If it were not for bad customer service, I wouldn’t have been bouldering at Fontainebleau this week. On my first trip to Fontainebleau a year ago I tore the meniscus in my right knee while pulling hard on a heel hook. Since surgery on the knee, I’ve been trying to get back into climbing in a way that is slow, gentle and careful enough to avoid injury. Bouldering outside on boulders that often have sloping holds and rounded top-outs wasn’t necessarily what I would have picked as my reintroduction to climbing on real rock. However, I’d really enjoyed bouldering at Fontainebleau and I had a free Channel Tunnel ticket that expired at the end of June. This ticket was by way of apology from Eurotunnel for a four-hour delay to the train taking me to France on that first Fontainebleau trip and for failing to even reply to my initial complaints. That ticket was a good excuse to go.
My plan was to minimise the risk of injury by focusing on building up strength, stamina and technique by climbing a lot of easy problems. I also planned not to fall off any boulders, as the impact could be bad for my knee. There would be no testing myself on anything hard and I was going to back off a problem if I felt uncomfortable. All I was going to climb were yellows.
The problems of Fontainebleau are famously indicated on the boulders in paint. Different colours of paint denote different grades, while painted arrows show the direction of the problems and painted numbers indicate where the problems come in a circuit (i.e. sequence) of problems. The yellow problems are the easiest and so were what I planned to climb.
I had great fun following this yellow plan. There was no pressure and no desperate, flailing attempts to top-out. It was just moving, balancing and reacquainting myself with the feel of climbing on rock. Some of the problems were so easy that it felt like I was doing an extended warm-up session before moving on to the hard stuff. With other problems I was sufficiently out of practice at climbing that I could enjoy being a bit challenged and get a nice sense of achievement from getting to the top.
On the last day I felt confident enough to stray off my plan and do a few orange problems (orange being the next level up) at Buthiers Piscine. Some were just too tempting – with interesting shapes and features in the rock and puzzling sequences of moves to solve. However, I avoided any orange problem that looked too risky and from which a fall would certainly do my knee some damage. These often turned out to be similar grades to some of the more challenging yellow problems at Rocher des Potets, where I’d been a couple of days before. However, there were a few I completed that felt like solid oranges and which gave me feel satisfied with myself.

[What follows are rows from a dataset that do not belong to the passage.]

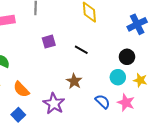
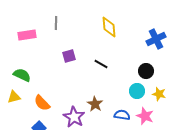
brown star: (74, 81) -> (95, 104), moved
blue semicircle: (103, 102) -> (122, 115), turned -35

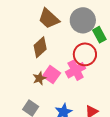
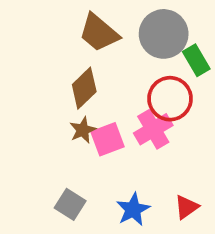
pink square: (51, 75) -> (108, 139), turned 36
brown star: (39, 78) -> (83, 130), moved

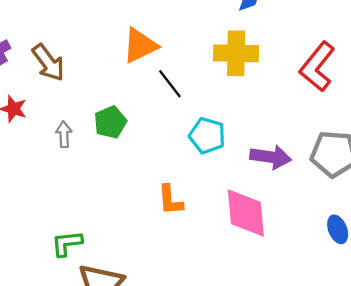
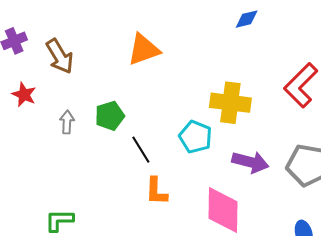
yellow cross: (236, 53) -> (230, 103), moved
black line: (170, 84) -> (141, 150), moved

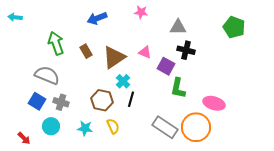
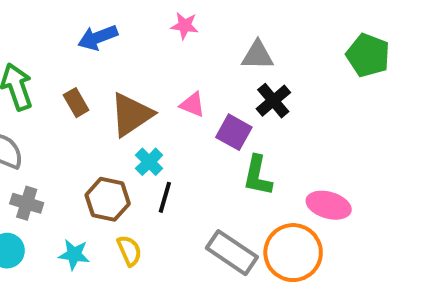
black cross: (186, 50) -> (273, 101), turned 36

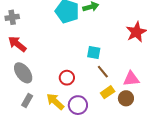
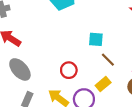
yellow rectangle: (108, 92) -> (103, 84), moved

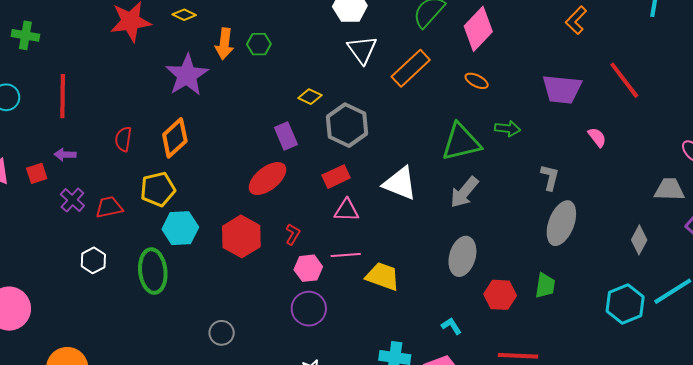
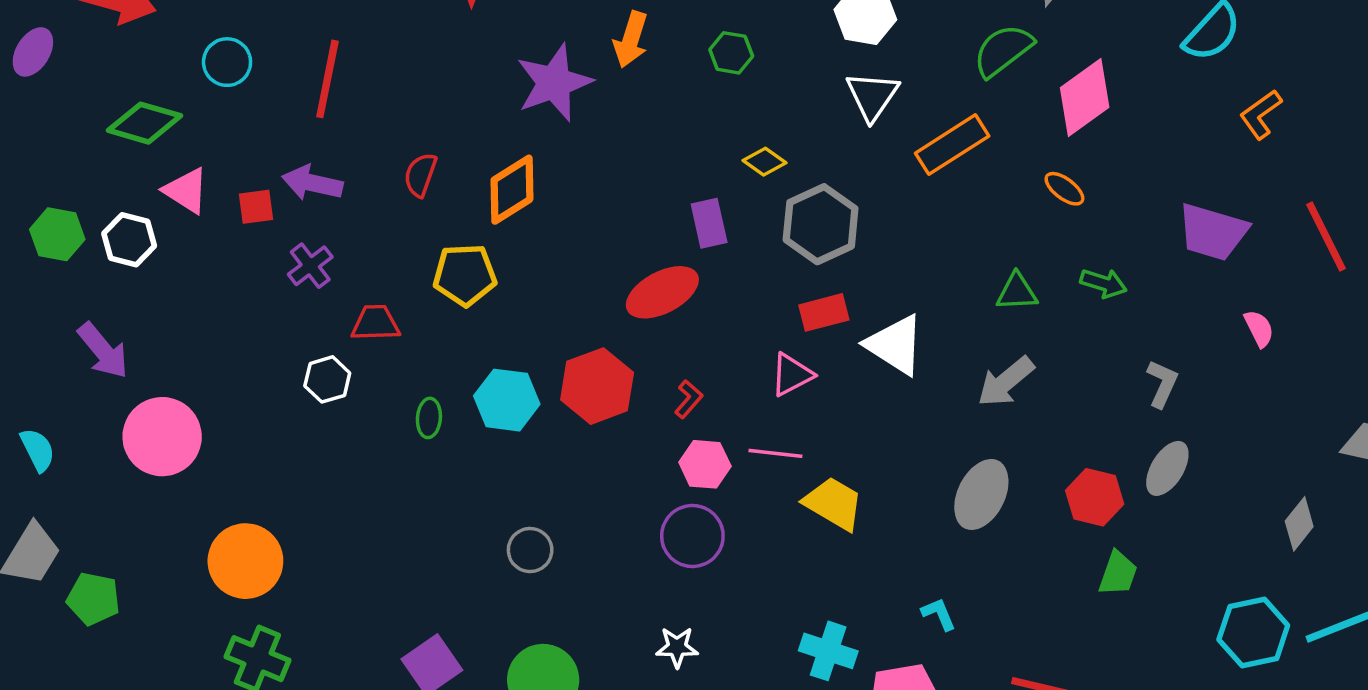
green hexagon: (259, 44) -> (731, 53), moved
green triangle: (461, 142) -> (1017, 292), size x0.6
purple arrow: (65, 155) -> (312, 183), size x1.5
red rectangle: (336, 177) -> (824, 312), moved
red trapezoid: (109, 207) -> (375, 323), moved
pink triangle: (347, 210) -> (792, 375), turned -40
gray ellipse: (561, 223) -> (1167, 468), size x0.7
cyan hexagon: (180, 228) -> (507, 400), moved
green ellipse: (153, 271) -> (429, 418), size x0.5
red hexagon: (500, 295) -> (1095, 497), moved

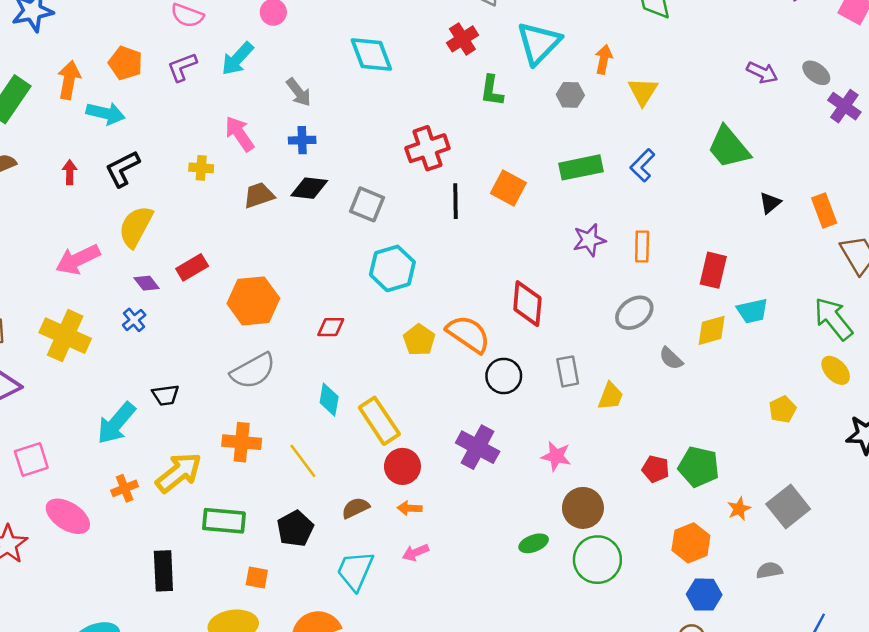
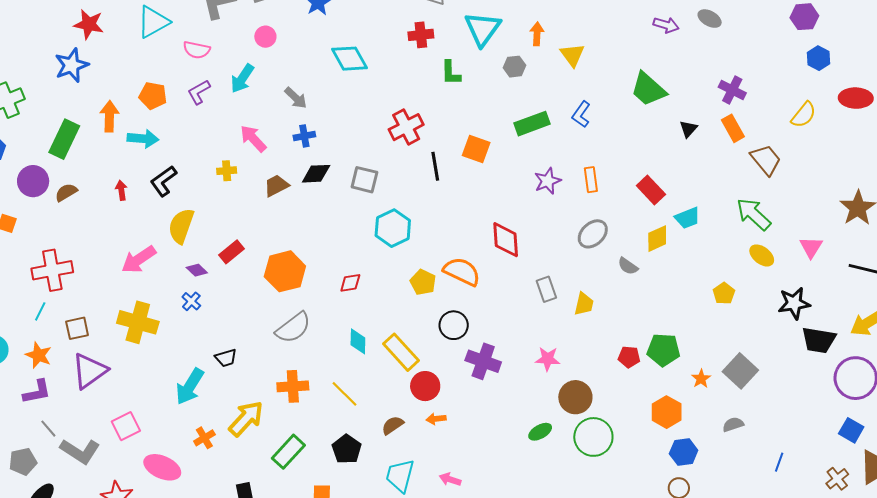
red cross: (462, 39) -> (421, 35), turned 35
purple cross: (844, 106) -> (732, 90), moved
red rectangle: (713, 270) -> (651, 190), turned -48
black circle: (504, 376) -> (454, 325), moved
green rectangle: (224, 521) -> (288, 452), turned -44
pink arrow: (416, 553) -> (450, 479), moved, turned 50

Other things combined to make the trip even better. Apart from one freak hailstorm and a rain shower, the weather was good. My twenty-month-old son loved running around the forest and between the boulders as well as digging in the sand, scrambling up rocks and munching baguettes. The areas we visited were also so quiet that there were often periods when Valerie, Leo and I were the only people there.
It was a great trip and a brilliant outcome from some (initially) bad customer service. Bouldering at Fontainebleau made me feel much more like a proper rock climber again.
UPDATE: 2 July 2015 – I’ve written about what Valerie and I learned from taking a toddler on our bouldering trip to Fontainebleau.
UPDATE: 22 April 2017 – I’ve been back to Fontainebleau and this time been bouldering with a knee that is in much better shape than when I went in 2015. That meant only a few yellow problems (for warming-up and doing some endurance work) and plenty of orange problems.